Collected data

::::

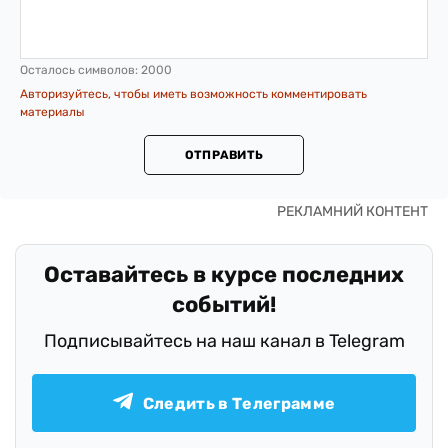
Осталось символов:
2000
Авторизуйтесь, чтобы иметь возможность комментировать
материалы
ОТПРАВИТЬ
Оставайтесь в курсе последних
событий!
Подписывайтесь на наш канал в Telegram
Следить в Телеграмме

::::

Task to complete >>
Repeat each record exactly, with the pictures left out.

Exercise response >>
Осталось символов:
2000
Авторизуйтесь, чтобы иметь возможность комментировать
материалы
ОТПРАВИТЬ
Оставайтесь в курсе последних
событий!
Подписывайтесь на наш канал в Telegram
Следить в Телеграмме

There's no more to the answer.